Holcim's sales for 2011 fell -4.2% on the previous year to CHF 20.7 billion (US$ 23.1 billion), although the company says that on a like-for-like basis it saw a +7.5% increase in revenues. However, net profits more than halved to CHF 1.62 billion (US$ 1.81 billion) due to several extraordinary charges announced earlier this year. Operating profits (before these charges) were level on a like-for-like basis with 2010.
Holcim says the reason for its revenue decrease was the strength of the Swiss Franc last year. It says that without these pressures its revenues would have exceeded CHF 23 billion (US$ 25.5 billion), rather than the CHF 20.7 billion (US$ 23.1 billion) reported.
Testament to this si the increase in sales of materials the company saw last year. Cement sales were up +5.6% to 144.3 million tonnes, while aggregate sales were up +9.6% to 173 million tonnes and the volume of ready-mixed concrete increased +5.4% to 48.4 million m3. Holcim did however see a -2.8% fall in asphalt sales, to 19.3 million tonnes.
Holcim added that sales of materials increased in four of the five regions around the world it operates in. Only the Africa/Middle East region saw a decline.
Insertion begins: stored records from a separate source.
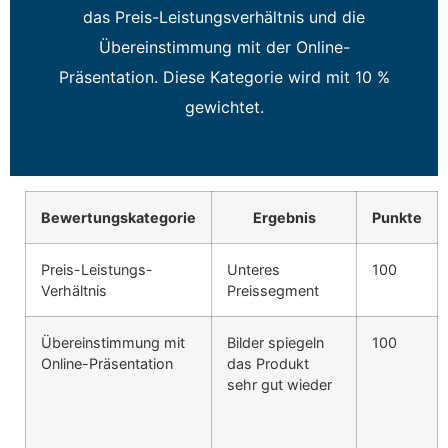
das Preis-Leistungsverhältnis und die
Übereinstimmung mit der Online-
Präsentation. Diese Kategorie wird mit 10 %
gewichtet.
Bewertungskategorie
Ergebnis
Punkte
Preis-Leistungs-
Unteres
100
Verhältnis
Preissegment
Übereinstimmung mit
Bilder spiegeln
100
Online-Präsentation
das Produkt
sehr gut wieder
According to Holcim, most of the increases in demand it has seen have come from emerging markets and it is increasing its capacity in these regions accordingly. Last year it opened new cement plants in both Russia and Azerbaijan. It also added capacity in Ecuador to serve Latin America, while in India, its affiliate ACC began operating what Holcim claims is the largest clinker kiln in the world.
However, Holcim says the rise in demand has been accompanied by an increase in costs. It says raw materials, energy and transport costs all rose last year.